First, I was thinking to create as many topic as per user meaning each user would have each topic (What problem will this cause? My max estimate is that I will have around 1~5 million topics)
Second, If I decide to go for topics based on operation and partition by random hash of users id, if there was a problem with one user not consuming message currently, will the all user in the partition have to wait ? What would be the best way to structure this situation?
So as conclusion, 1~5 millions users. We do not want to have one user blocking large number of other users being processed. Having topic per user will solve this issue, it seems like there might be an issue with zookeeper if such large number gets in (Is this true? )
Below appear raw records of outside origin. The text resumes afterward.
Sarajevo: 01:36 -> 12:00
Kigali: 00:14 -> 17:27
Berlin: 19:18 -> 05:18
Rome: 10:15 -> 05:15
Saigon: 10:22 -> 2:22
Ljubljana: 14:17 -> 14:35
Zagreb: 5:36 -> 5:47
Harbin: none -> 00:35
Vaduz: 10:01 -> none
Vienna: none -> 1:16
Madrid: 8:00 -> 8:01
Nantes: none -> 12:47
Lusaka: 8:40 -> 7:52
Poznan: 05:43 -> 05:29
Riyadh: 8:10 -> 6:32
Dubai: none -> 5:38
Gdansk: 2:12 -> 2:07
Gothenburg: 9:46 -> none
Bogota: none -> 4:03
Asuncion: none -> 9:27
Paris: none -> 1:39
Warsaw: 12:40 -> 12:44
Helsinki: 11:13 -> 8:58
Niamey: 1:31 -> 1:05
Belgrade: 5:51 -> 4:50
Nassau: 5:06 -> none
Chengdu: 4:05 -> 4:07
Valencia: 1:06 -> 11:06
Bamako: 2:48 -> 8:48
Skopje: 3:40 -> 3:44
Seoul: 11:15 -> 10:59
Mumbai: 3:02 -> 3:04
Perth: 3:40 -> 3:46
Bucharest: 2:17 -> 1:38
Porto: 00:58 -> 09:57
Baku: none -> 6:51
what would be the best solution for structuring? Considering scalability?
First, I was thinking to create as many topic as per user meaning each user would have each topic (What problem will this cause? My max estimate is that I will have around 1~5 million topics)
I would advise against modeling like this.
Google around for "kafka topic limits", and you will find the relevant considerations for this subject. I think you will find you won't want to make millions of topics.
Second, If I decide to go for topics based on operation and partition by random hash of users id
Yes, have a single topic for these messages and then route those messages based on the relevant field, like user_id or conversation_id. This field can be present as a field on the message and serves as the ProducerRecord key that is used to determine which partition in the topic this message is destined for. I would not include the operation in the topic name, but in the message itself.
if there was a problem with one user not consuming message currently, will the all user in the partition have to wait ? What would be the best way to structure this situation?
This depends on how the users are consuming messages. You could set up a timeout, after which the message is routed to some "failed" topic. Or send messages to users in a UDP-style, without acks. There are many ways to model this, and it's tough to offer advice without knowing how your consumers are forwarding messages to your clients.
Also, if you are using Kafka Streams, make note of the StreamPartitioner interface. This interface appears in KStream and KTable methods that materialize messages to a topic and may be useful in a chat applications where you have clients idling on a specific TCP connection.